= Domingo Quiñones =

Puerto Rican singer

Domingo Quiñones is a singer of salsa music. He is also a composer, producer and actor.

Domingo Quinones was born on August 9, 1963, in Perth Amboy, New Jersey. When he was four years old he moved to Puerto Rico with his parents and lived in Ceiba, Puerto Rico. He returned to New York City in 1977. He began his career there six years later with the Conjunto Nativo. He also performed with other groups, including the orchestra of Rafael de Jesús, with José Alberto "El Canario", with Johnny Rodriguez and the Conjunto Clásico.

In 1985 he replaced Roberto Lugo in the orchestra of Luis "Perico" Ortiz with whom he recorded four albums, including La vida en broma (1985), In Tradition (1986) and Perico (1987). He then sang for a time with Louie Ramirez and Roberto Roena.

In 1990, he signed as a solo artist with RMM and released his first solo album: Domingo es mi nombre. After joining Tito Puente on his 100th record, Quiñones released his second solo album Pintando Lunas. That album included a duet entitled "Dos Amigos" with Tony Vega and a salsa version of the song "Crazy for You" which proved his great versatility.

This was followed by six additional recordings with RMM. His 1996 album, "Mi Meta", included the single "Tu Como Estas" ("How are you"), his first #1 single on the Latin Tropical Airplay chart. The follow-up album, "Se necesita un milagro", selected as one of the most influential albums by the National Foundation for Popular Culture of Puerto Rico. Among his many popular songs was "Mi Negrita Me Espera". The lead single, "No Voy a Dejarte Ir" ("I'm not letting you go") became a hit on the Latin Tropical Airplay chart peaking at #2.

In 1998, he demonstrated his acting abilities in the rock opera Jesus Christ Superstar, together with Olga Tañón, Michael Stuart and Tito Auger of the music group Fiel à la Vega.
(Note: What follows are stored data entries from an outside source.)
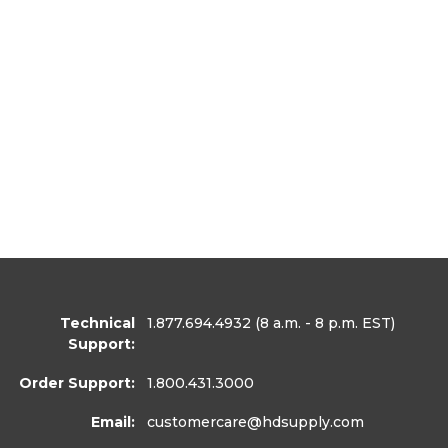
Technical
1.877.694.4932
(8 a.m. - 8 p.m. EST)
Support:
Order Support:
1.800.431.3000
Email:
customercare
@hdsupply.com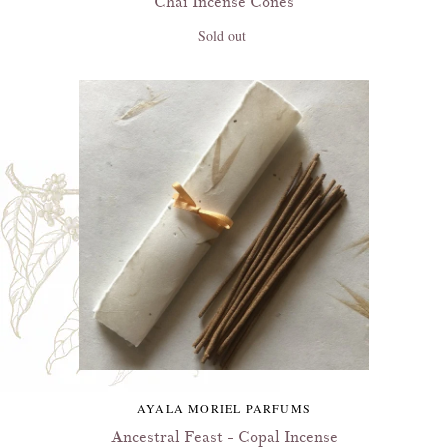
Chai Incense Cones
Sold out
AYALA MORIEL PARFUMS
Ancestral Feast - Copal Incense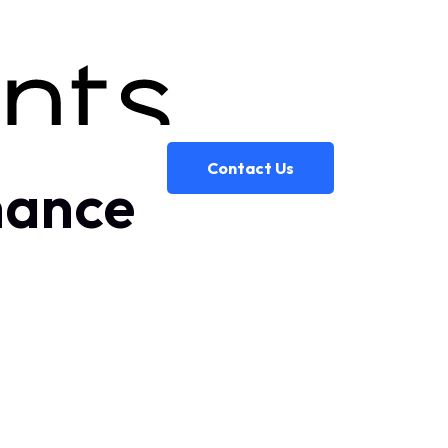
Contact Us
inance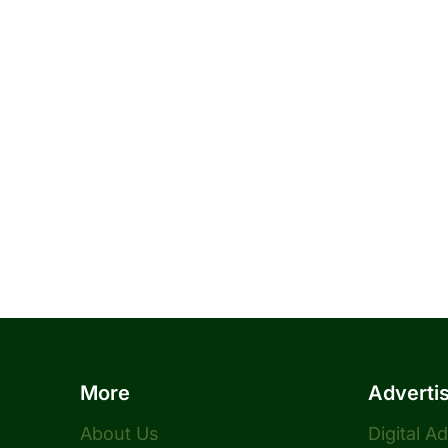
More
Adverti
About Us
Digital A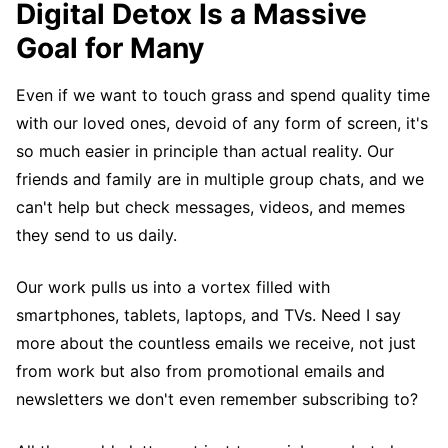
Digital Detox Is a Massive
Goal for Many
Even if we want to touch grass and spend quality time
with our loved ones, devoid of any form of screen, it's
so much easier in principle than actual reality. Our
friends and family are in multiple group chats, and we
can't help but check messages, videos, and memes
they send to us daily.
Our work pulls us into a vortex filled with
smartphones, tablets, laptops, and TVs. Need I say
more about the countless emails we receive, not just
from work but also from promotional emails and
newsletters we don't even remember subscribing to?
This was followed by playing the role of the legendary singer Héctor Lavoe in the New York play, Quien Mato a Héctor Lavoe? with songs like "La Voz de Siempre". The play and his performance won kudos from the critics including The New York Times, proclaiming that Quiñones captured the very essence of Lavoe's life and music.

He returned to producing music recordings with the release of Poeta y guerrero which included his own compositions. But his acting days were not over yet as he won the role of Sgt. Miller in the movie Héroes de Otra Patria, about Puerto Rican soldiers in the Vietnam War. The film won Honorable Mention in the Festival de Cine de Viña del Mar (Chile) and was the official entry from Puerto Rico in the foreign film category of the 1999 Oscar competition. His more recent film roles included that of a San Juan music promoter in the Jennifer Lopez and Marc Anthony film El Cantante (2007).

On March 9, 2011, after feeling off in the afternoon, the singer was taken to UPR Hospital where he was later referred to the Rio Piedras Medical center. It was discovered that Domingo had suffered a mild stroke. He remained alert and retained use of his hands.

On August 14, 2020, Domingo Quiñones was the featured singer on Norberto Vélez's YouTube channel titled "Sesiones Desde La Loma Ep. 11".